● **Try it**:
The answer is the line containing "обезбедила и поделу бонова за бесплатне" plus every line after it to the end of the material, retyped exactly and without the pictures.

○ ○ ○ ○ ○ ○ ○

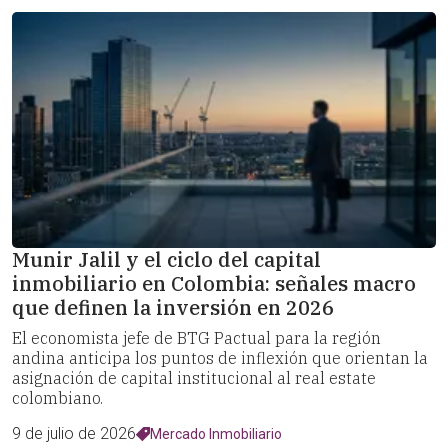
Munir Jalil y el ciclo del capital
inmobiliario en Colombia: señales macro
que definen la inversión en 2026
El economista jefe de BTG Pactual para la región
andina anticipa los puntos de inflexión que orientan la
asignación de capital institucional al real estate
colombiano.
9 de julio de 2026
Mercado Inmobiliario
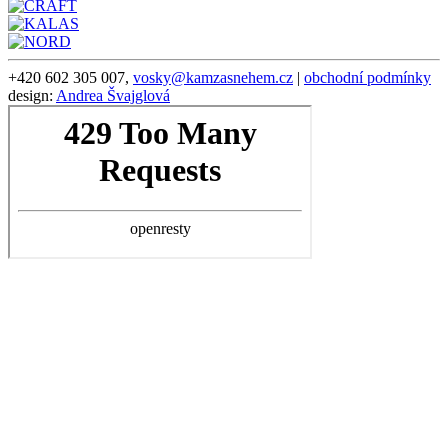
+420 602 305 007,
vosky@kamzasnehem.cz
|
obchodní podmínky
design:
Andrea Švajglová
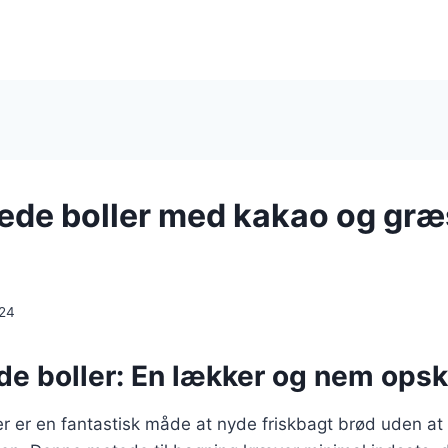
de boller med kakao og græ
024
 boller: En lækker og nem opskrif
 er en fantastisk måde at nyde friskbagt brød uden at 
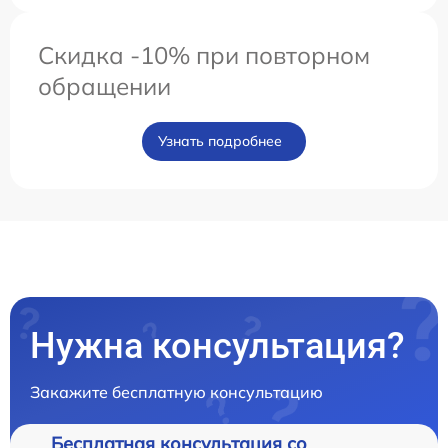
Скидка -10% при повторном
обращении
Узнать подробнее
Нужна консультация?
Закажите бесплатную консультацию
Бесплатная консультация со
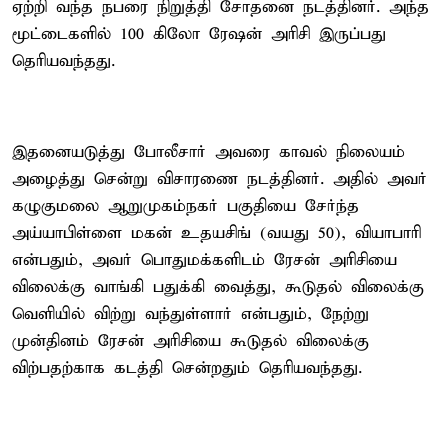
ஏற்றி வந்த நபரை நிறுத்தி சோதனை நடத்தினர். அந்த
மூட்டைகளில் 100 கிலோ ரேஷன் அரிசி இருப்பது
தெரியவந்தது.
இதனையடுத்து போலீசார் அவரை காவல் நிலையம்
அழைத்து சென்று விசாரணை நடத்தினர். அதில் அவர்
கழுகுமலை ஆறுமுகம்நகர் பகுதியை சேர்ந்த
அய்யாபிள்ளை மகன் உதயசிங் (வயது 50), வியாபாரி
என்பதும், அவர் பொதுமக்களிடம் ரேசன் அரிசியை
விலைக்கு வாங்கி பதுக்கி வைத்து, கூடுதல் விலைக்கு
வெளியில் விற்று வந்துள்ளார் என்பதும், நேற்று
முன்தினம் ரேசன் அரிசியை கூடுதல் விலைக்கு
விற்பதற்காக கடத்தி சென்றதும் தெரியவந்தது.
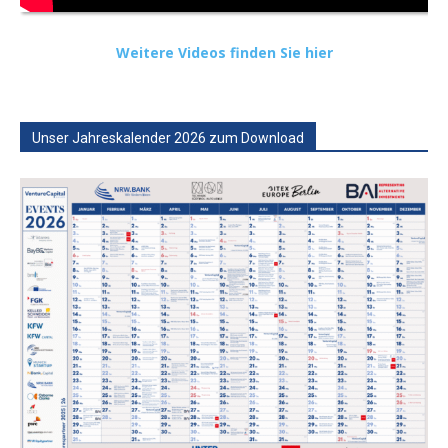
Weitere Videos finden Sie hier
Unser Jahreskalender 2026 zum Download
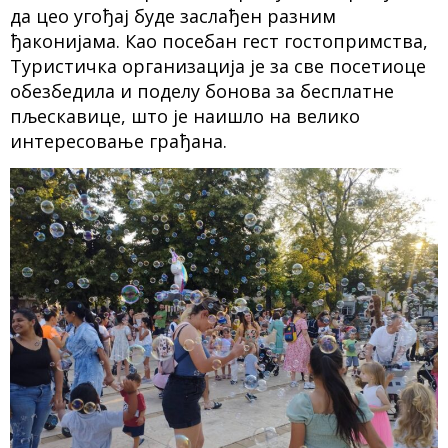
да цео угођај буде заслађен разним
ђаконијама. Као посебан гест гостопримства,
Туристичка организација је за све посетиоце
обезбедила и поделу бонова за бесплатне
пљескавице, што је наишло на велико
интересовање грађана.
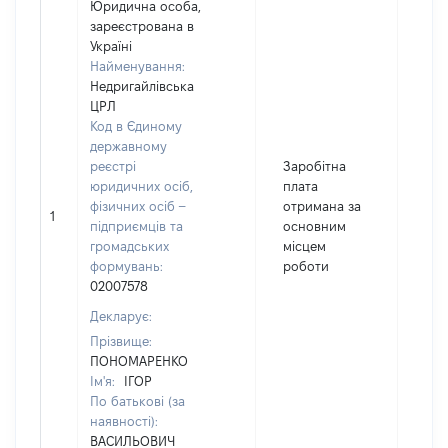
Юридична особа,
зареєстрована в
Україні
Найменування:
Недригайлівська
ЦРЛ
Код в Єдиному
державному
реєстрі
Заробітна
юридичних осіб,
плата
фізичних осіб –
отримана за
1
102
підприємців та
основним
громадських
місцем
формувань:
роботи
02007578
Декларує:
Прізвище:
ПОНОМАРЕНКО
Ім'я:
ІГОР
По батькові (за
наявності):
ВАСИЛЬОВИЧ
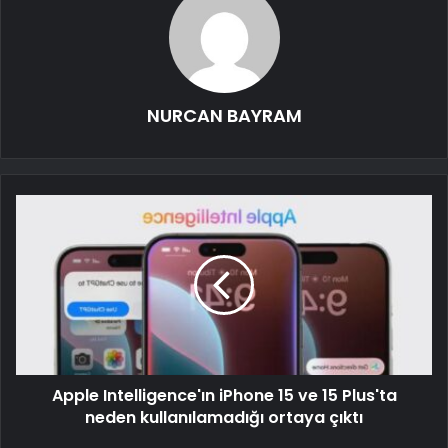
NURCAN BAYRAM
Apple Intelligence'ın iPhone 15 ve 15 Plus'ta
neden kullanılamadığı ortaya çıktı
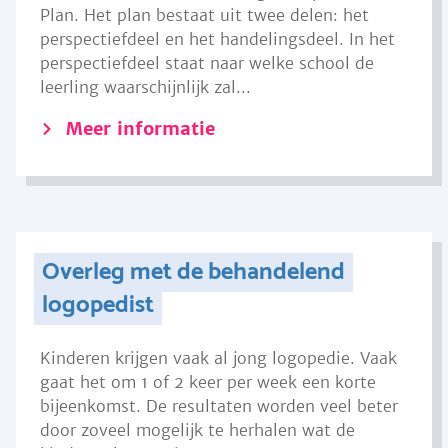
Plan. Het plan bestaat uit twee delen: het
perspectiefdeel en het handelingsdeel. In het
perspectiefdeel staat naar welke school de
leerling waarschijnlijk zal...
Meer informatie
Overleg met de behandelend
logopedist
Kinderen krijgen vaak al jong logopedie. Vaak
gaat het om 1 of 2 keer per week een korte
bijeenkomst. De resultaten worden veel beter
door zoveel mogelijk te herhalen wat de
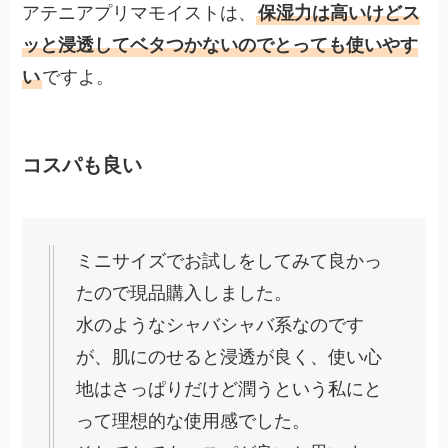
アテニアプリマモイストは、
保湿力は高いけどス
ッと浸透してベタつかないのでとっても使いやす
い
ですよ。
コスパも良い
ミニサイズでお試しをしてみて良かっ
たので現品購入しました。
水のようなシャバシャバ系なのです
が、肌にのせると浸透が良く、使い心
地はさっぱりだけど潤うという私にと
って理想的な使用感でした。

○ ○ ○ ○ ○ ○ ○

● **Response**:
обезбедила и поделу бонова за бесплатне
пљескавице, што је наишло на велико
интересовање грађана.
Юридична особа,
зареєстрована в
Україні
Найменування:
Недригайлівська
ЦРЛ
Код в Єдиному
державному
реєстрі
Заробітна
юридичних осіб,
плата
фізичних осіб –
отримана за
1
102
підприємців та
основним
громадських
місцем
формувань:
роботи
02007578
Декларує:
Прізвище:
ПОНОМАРЕНКО
Ім'я:
ІГОР
По батькові (за
наявності):
ВАСИЛЬОВИЧ
NURCAN BAYRAM
Apple Intelligence'ın iPhone 15 ve 15 Plus'ta
neden kullanılamadığı ortaya çıktı
Plan. Het plan bestaat uit twee delen: het
perspectiefdeel en het handelingsdeel. In het
perspectiefdeel staat naar welke school de
leerling waarschijnlijk zal...
Meer informatie
Overleg met de behandelend
logopedist
Kinderen krijgen vaak al jong logopedie. Vaak
gaat het om 1 of 2 keer per week een korte
bijeenkomst. De resultaten worden veel beter
door zoveel mogelijk te herhalen wat de
アテニアプリマモイストは、
保湿力は高いけどス
ッと浸透してベタつかないのでとっても使いやす
い
ですよ。
コスパも良い
ミニサイズでお試しをしてみて良かっ
たので現品購入しました。
水のようなシャバシャバ系なのです
が、肌にのせると浸透が良く、使い心
地はさっぱりだけど潤うという私にと
って理想的な使用感でした。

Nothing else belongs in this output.